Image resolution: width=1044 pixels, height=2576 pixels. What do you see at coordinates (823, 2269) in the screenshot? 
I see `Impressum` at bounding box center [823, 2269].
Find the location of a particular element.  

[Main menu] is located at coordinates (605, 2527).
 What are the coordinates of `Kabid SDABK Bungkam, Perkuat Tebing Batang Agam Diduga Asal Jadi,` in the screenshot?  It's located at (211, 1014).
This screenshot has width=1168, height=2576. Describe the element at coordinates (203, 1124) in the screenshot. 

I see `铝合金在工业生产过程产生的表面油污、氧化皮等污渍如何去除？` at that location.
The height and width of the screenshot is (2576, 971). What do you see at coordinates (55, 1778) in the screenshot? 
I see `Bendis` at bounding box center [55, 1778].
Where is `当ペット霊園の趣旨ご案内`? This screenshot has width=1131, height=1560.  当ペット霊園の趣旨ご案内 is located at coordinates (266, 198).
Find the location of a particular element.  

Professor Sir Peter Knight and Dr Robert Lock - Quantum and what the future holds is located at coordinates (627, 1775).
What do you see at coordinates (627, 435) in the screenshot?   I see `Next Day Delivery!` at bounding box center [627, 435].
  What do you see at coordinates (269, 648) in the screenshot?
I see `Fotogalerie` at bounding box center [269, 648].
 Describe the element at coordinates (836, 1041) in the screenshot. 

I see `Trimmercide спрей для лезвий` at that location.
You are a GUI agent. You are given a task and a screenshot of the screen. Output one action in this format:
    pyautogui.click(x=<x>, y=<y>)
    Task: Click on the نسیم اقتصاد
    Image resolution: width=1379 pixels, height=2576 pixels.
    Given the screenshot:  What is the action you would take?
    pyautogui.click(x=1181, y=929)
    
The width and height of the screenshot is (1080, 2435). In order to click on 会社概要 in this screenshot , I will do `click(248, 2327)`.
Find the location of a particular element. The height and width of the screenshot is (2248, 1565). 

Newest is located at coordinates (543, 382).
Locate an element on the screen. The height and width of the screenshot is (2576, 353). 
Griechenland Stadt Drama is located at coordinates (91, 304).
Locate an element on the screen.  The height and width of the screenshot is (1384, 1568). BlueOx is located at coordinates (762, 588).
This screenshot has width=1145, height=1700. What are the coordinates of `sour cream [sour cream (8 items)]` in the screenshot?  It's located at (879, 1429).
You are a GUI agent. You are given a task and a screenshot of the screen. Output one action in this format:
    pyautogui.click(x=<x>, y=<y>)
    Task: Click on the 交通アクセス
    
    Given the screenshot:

**GOAL OF THE EXERCISE:** The whole of the data must be given back word for word.

**EXERCISE RESULT:**
Image resolution: width=1044 pixels, height=2576 pixels. What do you see at coordinates (823, 2269) in the screenshot? 
I see `Impressum` at bounding box center [823, 2269].
Find the location of a particular element.  

[Main menu] is located at coordinates (605, 2527).
 What are the coordinates of `Kabid SDABK Bungkam, Perkuat Tebing Batang Agam Diduga Asal Jadi,` in the screenshot?  It's located at (211, 1014).
This screenshot has width=1168, height=2576. Describe the element at coordinates (203, 1124) in the screenshot. 

I see `铝合金在工业生产过程产生的表面油污、氧化皮等污渍如何去除？` at that location.
The height and width of the screenshot is (2576, 971). What do you see at coordinates (55, 1778) in the screenshot? 
I see `Bendis` at bounding box center [55, 1778].
Where is `当ペット霊園の趣旨ご案内`? This screenshot has width=1131, height=1560.  当ペット霊園の趣旨ご案内 is located at coordinates (266, 198).
Find the location of a particular element.  

Professor Sir Peter Knight and Dr Robert Lock - Quantum and what the future holds is located at coordinates (627, 1775).
What do you see at coordinates (627, 435) in the screenshot?   I see `Next Day Delivery!` at bounding box center [627, 435].
  What do you see at coordinates (269, 648) in the screenshot?
I see `Fotogalerie` at bounding box center [269, 648].
 Describe the element at coordinates (836, 1041) in the screenshot. 

I see `Trimmercide спрей для лезвий` at that location.
You are a GUI agent. You are given a task and a screenshot of the screen. Output one action in this format:
    pyautogui.click(x=<x>, y=<y>)
    Task: Click on the نسیم اقتصاد
    Image resolution: width=1379 pixels, height=2576 pixels.
    Given the screenshot:  What is the action you would take?
    pyautogui.click(x=1181, y=929)
    
The width and height of the screenshot is (1080, 2435). In order to click on 会社概要 in this screenshot , I will do `click(248, 2327)`.
Find the location of a particular element. The height and width of the screenshot is (2248, 1565). 

Newest is located at coordinates (543, 382).
Locate an element on the screen. The height and width of the screenshot is (2576, 353). 
Griechenland Stadt Drama is located at coordinates (91, 304).
Locate an element on the screen.  The height and width of the screenshot is (1384, 1568). BlueOx is located at coordinates (762, 588).
This screenshot has width=1145, height=1700. What are the coordinates of `sour cream [sour cream (8 items)]` in the screenshot?  It's located at (879, 1429).
You are a GUI agent. You are given a task and a screenshot of the screen. Output one action in this format:
    pyautogui.click(x=<x>, y=<y>)
    Task: Click on the 交通アクセス
    
    Given the screenshot:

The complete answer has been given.